# Fire alarm



## Signal1 (Feb 10, 2016)

75dBA unless there is a normal ambient sound level greater than that. If so you would need to be 15dBA greater than that ambient sound level.

Which would be unusual for a sleeping area, so 75dB is usually safe. Use the A weighted scale on your dB meter for testing.

Also, don't forget low frequency devices are now required in sleeping areas as of Jan 1, 2014.

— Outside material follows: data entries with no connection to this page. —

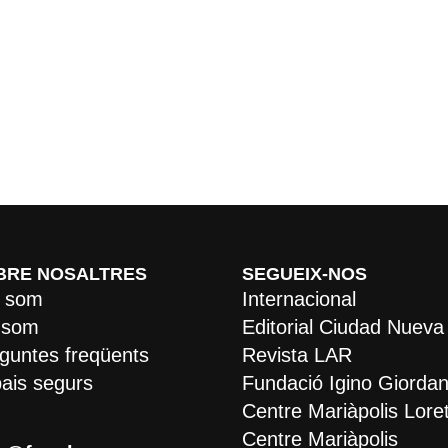
BRE NOSALTRES
SEGUEIX-NOS
 som
Internacional
 som
Editorial Ciudad Nueva
guntes freqüents
Revista LAR
ais segurs
Fundació Igino Giordan
Centre Mariàpolis Lore
Centre Mariàpolis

See NFPA 72 *18.4.5.1 *and *18.4.5.3*


----------



## Electrical-EE (May 4, 2017)

*Citations*



Signal1 said:


> 75dBA


Some citations for this?


----------



## WronGun (Oct 18, 2013)

No it was on my masters exam in the business law section which I had to go back and take... I already went back and passed this time no fire Alarm


Sent from my iPhone using Tapatalk


----------



## macmikeman (Jan 23, 2007)

The way to calibrate a fire alarm strobe is to use a belt fed fully automatic weapon. I know this from watching videos of an automatic weapon fire from a low floor being called a fire alarm strobe.


----------



## active1 (Dec 29, 2009)

macmikeman said:


> The way to calibrate a fire alarm strobe is to use a belt fed fully automatic weapon. I know this from watching videos of an automatic weapon fire from a low floor being called a fire alarm strobe.


I read that too.
People think only 1 room strobe will go off at a time.
Or some sort of defect in the system will cause a strobe to flash for days unnoticed.

When the strobes go off at night there's no question as you have 3 floors flashing in perfect unison so nobody on the street will get a seizure.

But they had the original story was the FA lead swat to the shooter.
That lasted about a day.


----------